Diagnostic Considerations
Musculoskeletal ultrasound can be helpful in detecting joint effusion, synovial proliferation, cartilage lesions, and bony lesions, among other conditions 1. However, the primary approach to diagnosing olecranon bursitis involves a thorough physical examination and medical history.
Recovery and Prognosis
Recovery from olecranon bursitis typically takes 1-2 weeks for minor cases but may take longer for severe or infected cases. It is essential to prioritize conservative management and seek medical attention if symptoms persist or worsen over time.
From the Research
Diagnosis and Management of Olecranon Bursitis
- Olecranon bursitis is a condition characterized by inflammation of the olecranon bursa, often due to microtrauma 2.
- The first line of treatment is conservative, including ice, rest, anti-inflammatory and analgesic drugs, and occasionally, bursal fluid aspiration 3.

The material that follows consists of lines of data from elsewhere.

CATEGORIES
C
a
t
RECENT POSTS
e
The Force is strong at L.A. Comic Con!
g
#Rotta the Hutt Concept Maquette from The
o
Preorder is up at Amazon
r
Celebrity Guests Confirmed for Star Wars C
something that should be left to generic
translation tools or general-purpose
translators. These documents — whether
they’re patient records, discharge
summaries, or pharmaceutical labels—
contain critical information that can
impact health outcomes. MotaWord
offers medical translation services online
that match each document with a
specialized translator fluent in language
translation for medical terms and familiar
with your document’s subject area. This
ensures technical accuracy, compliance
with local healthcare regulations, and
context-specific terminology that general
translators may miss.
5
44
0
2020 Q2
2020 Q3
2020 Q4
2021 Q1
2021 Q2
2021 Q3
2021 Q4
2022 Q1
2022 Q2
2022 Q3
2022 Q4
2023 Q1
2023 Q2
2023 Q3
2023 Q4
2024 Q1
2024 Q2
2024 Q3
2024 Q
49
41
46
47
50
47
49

- In unresponsive patients, arthroscopy is increasingly being considered as a suitable new modality of management, although open excisional procedures can completely remove the pathological bursal tissue 3.
Treatment Options
- Nonsurgical management of olecranon bursitis is significantly more effective and safer than surgical management, based on level IV evidence 4.
- Corticosteroid injection for aseptic bursitis is associated with increased overall complications and skin atrophy, without improving the outcome of aseptic bursitis 4.

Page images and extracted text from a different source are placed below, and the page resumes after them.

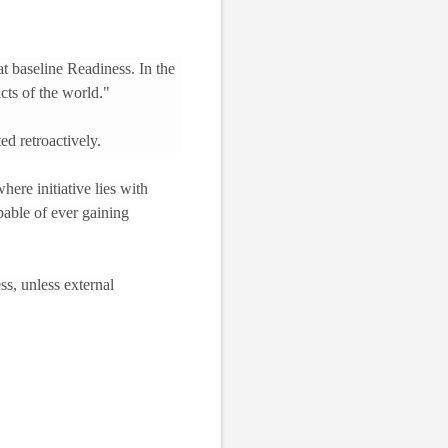
t baseline Readiness. In the
icts of the world."
ed retroactively.
here initiative lies with
pable of ever gaining
ss, unless external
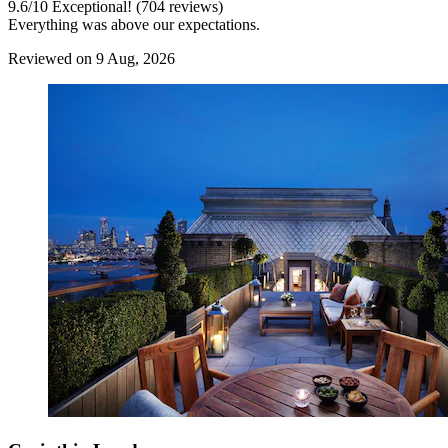
9.6
/
10
Exceptional! (704 reviews)
Everything was above our expectations.
Reviewed on 9 Aug, 2026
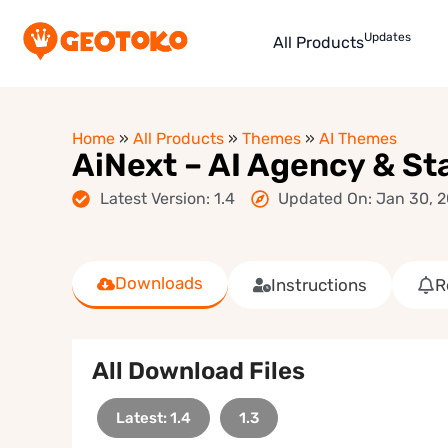
Updates
All Products
Home
»
All Products
»
Themes
»
AI Themes
AiNext – AI Agency & S
Latest Version: 1.4
Updated On: Jan 30, 
Downloads
Instructions
R
All Download Files
Latest: 1.4
1.3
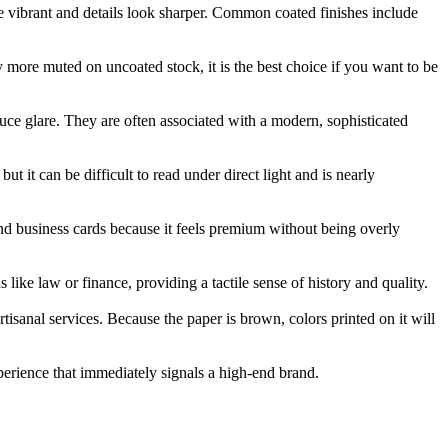
ore vibrant and details look sharper. Common coated finishes include
y more muted on uncoated stock, it is the best choice if you want to be
duce glare. They are often associated with a modern, sophisticated
ut it can be difficult to read under direct light and is nearly
h-end business cards because it feels premium without being overly
s like law or finance, providing a tactile sense of history and quality.
tisanal services. Because the paper is brown, colors printed on it will
xperience that immediately signals a high-end brand.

- Aspiration does not increase the risk of bursal infection for aseptic bursitis 4.
- Empiric antibiotic therapy without bursal aspiration may be a reasonable initial approach to ED management of select patients with suspected septic olecranon bursitis 5.
Clinical Features and Outcomes
- Aseptic bursitis is associated with a significantly higher overall complication rate compared to septic bursitis 4.

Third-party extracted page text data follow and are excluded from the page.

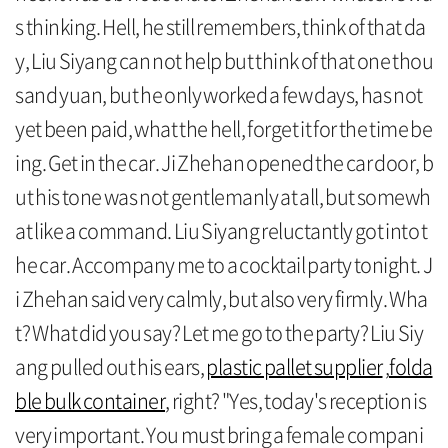
s thinking. Hell, he still remembers, think of that da
y, Liu Siyang can not help but think of that one thou
sand yuan, but he only worked a few days, has not
yet been paid, what the hell, forget it for the time be
ing. Get in the car. Ji Zhehan opened the car door, b
ut his tone was not gentlemanly at all, but somewh
at like a command. Liu Siyang reluctantly got into t
he car. Accompany me to a cocktail party tonight. J
i Zhehan said very calmly, but also very firmly. Wha
t? What did you say? Let me go to the party? Liu Siy
ang pulled out his ears,
plastic pallet supplier
,
folda
ble bulk container
, right? "Yes, today's reception is
very important. You must bring a female compani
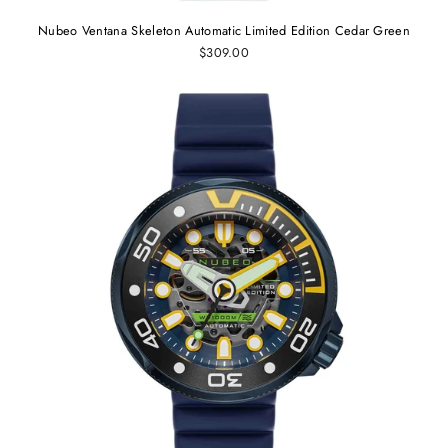
Nubeo Ventana Skeleton Automatic Limited Edition Cedar Green
$309.00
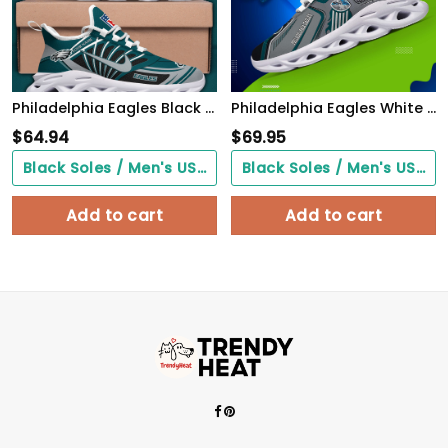
Philadelphia Eagles Black Max Soul Shoes 2026 Versions Custom Name 898
Philadelphia Eagles White C Sneakers 2026 Version Personalized Your Name, Sport Sneakers , Sport Gifts PH605
$
64.94
$
69.95
Black Soles / Men's US3/ Women's US5/ EU35 ($0.00)
Black Soles / Men's US3/ Women's US5/ EU35 ($0.00)
Add to cart
Add to cart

- Surgical management is less likely to clinically resolve septic or aseptic bursitis and demonstrates higher rates of overall complications, persistent drainage, and bursal infection compared to nonsurgical management 4.
- The clinical course of aseptic bursitis appears to be more complicated than that of septic bursitis 4.
- Approximately 88% of ED patients with suspected septic olecranon bursitis treated with empiric antibiotics without aspiration had resolution without need for subsequent bursal aspiration, hospitalization, or surgery 5.